All analyses were based on two-sided p values, with p<0.05 indicating statistical significance. All analyses were conducted with SAS 9.2 statistical software (SAS Institute, Cary, NC).

Results

Sample characteristics

Of the 1431 GPs initially included in the panel, 1249 (87.3%) agreed to participate in this survey. Their mean age was 51.4 years (SD, 8.4), 72.9% were men, and 60.5% worked in urban areas. Those who refused to respond to this survey did not differ significantly from participants for gender, age, place of practice, or number of office visits and house calls in 2008.

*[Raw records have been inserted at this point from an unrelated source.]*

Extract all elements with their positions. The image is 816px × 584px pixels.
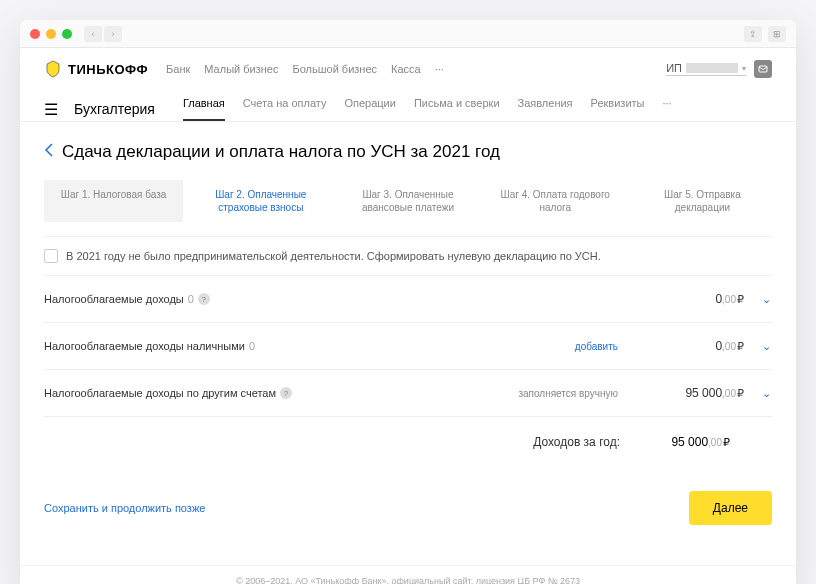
action-bar: Сохранить и продолжить позже Далее [44,467,772,555]
top-header: ТИНЬКОФФ Банк Малый бизнес Большой бизне… [20,48,796,86]
nav-forward-button[interactable]: › [104,26,122,42]
tab-letters[interactable]: Письма и сверки [414,97,500,121]
top-nav-big-biz[interactable]: Большой бизнес [292,63,377,75]
brand-logo-icon [44,60,62,78]
row-label: Налогооблагаемые доходы наличными [44,340,245,352]
add-link[interactable]: добавить [575,341,618,352]
tab-details[interactable]: Реквизиты [591,97,645,121]
income-row-taxable: Налогооблагаемые доходы 0 ? 0,00₽ ⌄ [44,276,772,323]
row-amount: 95 000,00₽ [654,386,744,400]
brand-name: ТИНЬКОФФ [68,62,148,77]
row-label: Налогооблагаемые доходы [44,293,184,305]
help-icon[interactable]: ? [280,387,292,399]
chevron-down-icon: ▾ [742,64,746,73]
help-icon[interactable]: ? [198,293,210,305]
page-title: Сдача декларации и оплата налога по УСН … [62,142,500,162]
row-label: Налогооблагаемые доходы по другим счетам [44,387,276,399]
zero-declaration-checkbox[interactable] [44,249,58,263]
user-name-redacted [686,63,738,73]
user-menu[interactable]: ИП ▾ [666,62,746,76]
manual-note: заполняется вручную [518,388,618,399]
brand[interactable]: ТИНЬКОФФ [44,60,148,78]
header-user: ИП ▾ [666,60,772,78]
footer: © 2006–2021, АО «Тинькофф Банк», официал… [20,565,796,584]
step-2[interactable]: Шаг 2. Оплаченные страховые взносы [191,180,330,222]
income-row-other-accounts: Налогооблагаемые доходы по другим счетам… [44,370,772,417]
top-nav-small-biz[interactable]: Малый бизнес [204,63,278,75]
zero-declaration-row: В 2021 году не было предпринимательской … [44,236,772,276]
window-maximize-button[interactable] [62,29,72,39]
section-tabs: Главная Счета на оплату Операции Письма … [183,97,672,121]
top-nav: Банк Малый бизнес Большой бизнес Касса ·… [166,63,444,75]
step-5[interactable]: Шаг 5. Отправка декларации [633,180,772,222]
window-titlebar: ‹ › ⇪ ⊞ [20,20,796,48]
expand-chevron-icon[interactable]: ⌄ [760,387,772,400]
tab-more[interactable]: ··· [662,97,671,121]
section-title: Бухгалтерия [74,101,155,117]
avatar[interactable] [754,60,772,78]
step-4[interactable]: Шаг 4. Оплата годового налога [486,180,625,222]
row-amount: 0,00₽ [654,292,744,306]
step-1[interactable]: Шаг 1. Налоговая база [44,180,183,222]
tabs-icon[interactable]: ⊞ [768,26,786,42]
row-count: 0 [188,293,194,305]
tab-invoices[interactable]: Счета на оплату [243,97,327,121]
top-nav-bank[interactable]: Банк [166,63,190,75]
top-nav-kassa[interactable]: Касса [391,63,421,75]
back-arrow-icon[interactable] [44,143,54,161]
top-nav-more[interactable]: ··· [435,63,444,75]
tab-main[interactable]: Главная [183,97,225,121]
next-button[interactable]: Далее [689,491,772,525]
user-prefix: ИП [666,62,682,74]
tab-requests[interactable]: Заявления [518,97,573,121]
page-head: Сдача декларации и оплата налога по УСН … [44,142,772,162]
content: Сдача декларации и оплата налога по УСН … [20,122,796,555]
income-row-cash: Налогооблагаемые доходы наличными 0 доба… [44,323,772,370]
total-amount: 95 000,00₽ [640,435,730,449]
browser-nav: ‹ › [84,26,122,42]
share-icon[interactable]: ⇪ [744,26,762,42]
total-label: Доходов за год: [533,435,620,449]
hamburger-menu-icon[interactable]: ☰ [44,100,58,119]
row-count: 0 [249,340,255,352]
total-row: Доходов за год: 95 000,00₽ [44,417,772,467]
expand-chevron-icon[interactable]: ⌄ [760,340,772,353]
app-window: ‹ › ⇪ ⊞ ТИНЬКОФФ Банк Малый бизнес Больш… [20,20,796,584]
nav-back-button[interactable]: ‹ [84,26,102,42]
tab-operations[interactable]: Операции [344,97,395,121]
section-header: ☰ Бухгалтерия Главная Счета на оплату Оп… [20,86,796,121]
expand-chevron-icon[interactable]: ⌄ [760,293,772,306]
row-amount: 0,00₽ [654,339,744,353]
step-3[interactable]: Шаг 3. Оплаченные авансовые платежи [338,180,477,222]
zero-declaration-label: В 2021 году не было предпринимательской … [66,250,601,262]
window-close-button[interactable] [30,29,40,39]
wizard-steps: Шаг 1. Налоговая база Шаг 2. Оплаченные … [44,180,772,222]
window-minimize-button[interactable] [46,29,56,39]
save-and-continue-link[interactable]: Сохранить и продолжить позже [44,502,205,514]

Self-reported practices in exploring suicide risk, attitudes, and perceived barriers

Most GPs (81.0%) reported at least one suicide attempt among their patients over the past 5 years, and 43.0% at least one completed suicide. Most (86.4%) reported that when they saw patients with depression, they inquired often or very often about suicidal ideation: 72.3% about intent to commit suicide; 53.6% about a suicide plan; 28.0% about the patient's setting his or her affairs in order; and 17.0% about whether the patient had written a letter (Table 1). The mean suicide inquiry score was 12.4 (SD, 2.9; range, 5–20; 1st quartile, 10; median, 12; 3rd quartile, 14). Its distribution was close to Gaussian (Figure S1).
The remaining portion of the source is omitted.